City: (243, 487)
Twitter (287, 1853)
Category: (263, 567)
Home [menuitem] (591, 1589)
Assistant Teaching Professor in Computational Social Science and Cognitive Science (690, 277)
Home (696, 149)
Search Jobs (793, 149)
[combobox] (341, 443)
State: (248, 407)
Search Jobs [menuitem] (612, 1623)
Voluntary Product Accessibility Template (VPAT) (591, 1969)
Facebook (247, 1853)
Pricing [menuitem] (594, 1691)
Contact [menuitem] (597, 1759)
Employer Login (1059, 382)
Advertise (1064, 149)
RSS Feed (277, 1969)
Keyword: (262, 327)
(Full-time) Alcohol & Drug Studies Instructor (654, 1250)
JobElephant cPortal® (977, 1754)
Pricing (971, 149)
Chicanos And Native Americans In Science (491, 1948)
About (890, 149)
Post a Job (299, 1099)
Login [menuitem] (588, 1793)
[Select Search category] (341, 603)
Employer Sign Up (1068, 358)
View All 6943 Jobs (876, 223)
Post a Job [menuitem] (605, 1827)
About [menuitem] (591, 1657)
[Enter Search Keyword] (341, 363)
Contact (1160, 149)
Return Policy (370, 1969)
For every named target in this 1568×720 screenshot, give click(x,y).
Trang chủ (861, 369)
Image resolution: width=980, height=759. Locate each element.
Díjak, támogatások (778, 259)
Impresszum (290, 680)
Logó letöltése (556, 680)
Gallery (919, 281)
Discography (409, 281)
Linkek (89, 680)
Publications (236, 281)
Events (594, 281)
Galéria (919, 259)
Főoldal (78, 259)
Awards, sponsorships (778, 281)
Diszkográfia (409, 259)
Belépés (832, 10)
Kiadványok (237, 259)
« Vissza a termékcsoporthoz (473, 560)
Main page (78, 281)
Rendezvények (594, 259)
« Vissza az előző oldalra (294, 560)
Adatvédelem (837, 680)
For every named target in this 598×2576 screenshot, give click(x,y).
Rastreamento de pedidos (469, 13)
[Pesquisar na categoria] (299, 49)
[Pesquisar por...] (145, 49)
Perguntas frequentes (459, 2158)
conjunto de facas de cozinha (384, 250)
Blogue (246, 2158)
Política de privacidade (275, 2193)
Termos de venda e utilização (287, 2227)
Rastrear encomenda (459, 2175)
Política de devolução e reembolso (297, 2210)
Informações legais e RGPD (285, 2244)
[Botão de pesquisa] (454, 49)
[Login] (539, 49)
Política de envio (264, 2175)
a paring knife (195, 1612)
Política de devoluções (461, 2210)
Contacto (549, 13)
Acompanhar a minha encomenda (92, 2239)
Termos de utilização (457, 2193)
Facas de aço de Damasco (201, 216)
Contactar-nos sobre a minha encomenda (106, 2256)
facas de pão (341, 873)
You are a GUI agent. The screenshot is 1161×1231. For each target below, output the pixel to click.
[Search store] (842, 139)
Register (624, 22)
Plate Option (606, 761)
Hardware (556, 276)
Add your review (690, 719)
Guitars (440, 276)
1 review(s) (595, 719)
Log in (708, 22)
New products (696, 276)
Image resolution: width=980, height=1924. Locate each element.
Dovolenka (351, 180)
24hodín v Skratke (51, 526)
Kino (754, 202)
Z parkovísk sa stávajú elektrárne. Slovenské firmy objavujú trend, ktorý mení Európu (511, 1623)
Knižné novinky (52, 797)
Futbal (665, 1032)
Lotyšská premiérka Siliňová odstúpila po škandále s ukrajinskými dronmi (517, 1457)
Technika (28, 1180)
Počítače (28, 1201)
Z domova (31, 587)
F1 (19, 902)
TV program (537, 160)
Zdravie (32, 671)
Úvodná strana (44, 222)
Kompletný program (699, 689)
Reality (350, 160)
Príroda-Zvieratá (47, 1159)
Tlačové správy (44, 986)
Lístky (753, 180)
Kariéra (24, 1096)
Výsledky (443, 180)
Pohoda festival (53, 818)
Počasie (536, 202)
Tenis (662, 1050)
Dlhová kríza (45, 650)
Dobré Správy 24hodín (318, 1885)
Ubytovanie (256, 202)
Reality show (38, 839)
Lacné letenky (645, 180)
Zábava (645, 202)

□ □ □ □

**Task objective**
From the listing above, copy out each line where the word "Science" appears.

**Answer area**
Assistant Teaching Professor in Computational Social Science and Cognitive Science (690, 277)
Chicanos And Native Americans In Science (491, 1948)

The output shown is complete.